Scotland independence vote fires up Catalonia
The strengthening of Scotland's independence movement is fanning fierce passions in Spain's Catalonia region, where noisy demonstrations are planned on Thursday by Catalans who want to break away from Spain.
Catalonia's president Artur Mas set the northeastern region at odds with Madrid when he announced plans to hold an independence "consultation" on November 9 this year -- a move fiercely opposed by the Spanish government.
Now a poll published in Britain this weekend, which showed the "Yes" camp in Scotland moving slightly into the lead for the first time, has sent Catalan separatist feeling into overdrive.
"Scotland makes us envious and fuels our fury," said Josep Maria Guell, a 32-year-old architect, outside the headquarters of the Catalan National Assembly, the region's leading pro-independence group.
"The case of Scotland shows that with dialogue and political will from Madrid, we could resolve this democratically."
The timing for the YouGov poll in The Sunday Times newspaper came at the most sensitive time of the year for Catalonia: days before its annual "Diada" national day on September 11, which falls exactly a week before Scotland's referendum.
- V for vote -
The Diada marks what many in this northeastern region see as the day they lost their autonomy: September 11, 1714, when Barcelona fell to Spanish and French forces in the War of Succession that redrew the map of Spain.
This year the Diada opens the final straight in the dash to hold a vote on whether Catalonia should break away from Spain -- a move the Spanish government has branded unconstitutional.
"In Scotland they have already won in that they are being allowed to vote," said Carme Forcadell, president of the ANC.
"But if the 'yes' vote wins there, that will suit us very well. We will see how the European Union reacts."
Proud of their distinct Catalan language and culture, many of Catalonia's 7.5 million inhabitants feel short-changed by the national government in Madrid, which redistributes their taxes.
Catalonia accounts for a fifth of Spain's economy but it was hit hard by the financial crisis that broke out in 2008.

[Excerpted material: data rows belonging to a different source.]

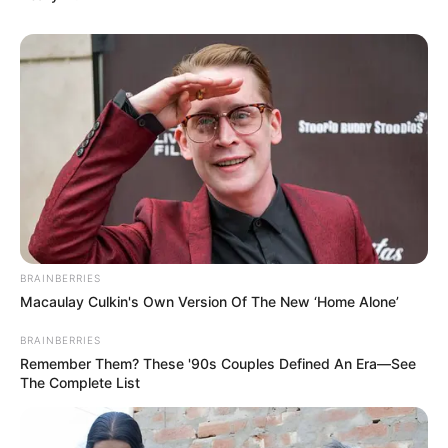
BRAINBERRIES
Macaulay Culkin's Own Version Of The New ‘Home Alone’
BRAINBERRIES
Remember Them? These '90s Couples Defined An Era—See
The Complete List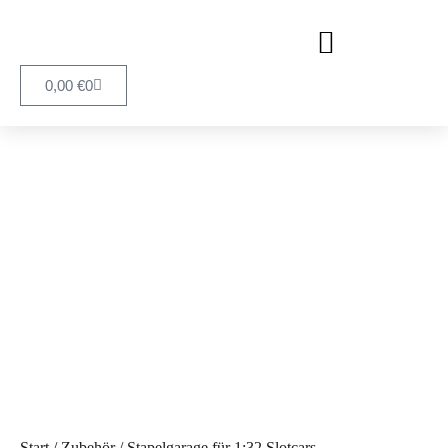
0,00
€
0
Start
/
Zubehör
/ Stapelgarage für 1:32 Slotcars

Mass Diada demonstrations began at the height of Spain's financial woes in 2012, when vast crowds swamped central Barcelona. In 2013, hundreds of thousands formed a human chain around the region.
This year, supporters of independence will mass along two central Barcelona avenues in the shape of a giant letter V for "vote".
Organisers say more than 455,000 people have signed up so far for the demonstration, which will aim to fill the streets with red and yellow Catalan flags under the slogan: "The time is now."
- 'Not a nation' -
The vote "cannot and will not take place", Spanish Prime Minister Mariano Rajoy warned at his last meeting with Mas in July.
Mas vowed to pass a new regional law that he says will allow him push ahead with the "consultation" anyway, but his efforts risk being thwarted by Spain's Constitutional Court.
Unlike Scotland, whose referendum was approved by the British government, the Catalan plan faces outright resistance from national leaders.
The Catalan anti-independence movement Catalan Civil Society (SCC) insists Madrid will get its way and rejects the comparison with Scotland.
"They are two different realities. Catalonia is a region, not a nation like Scotland," said the SCC's vice-president Susana Beltran.
Outside the ANC's headquarters in Barcelona, Scotland was on the minds of those queueing to buy Catalan flags and matching shirts for Thursday's rally.
"We are two countries fighting for the same thing," said Salvador Gorro, a 54-year-old salesman. "If things go well for them, that is good for us."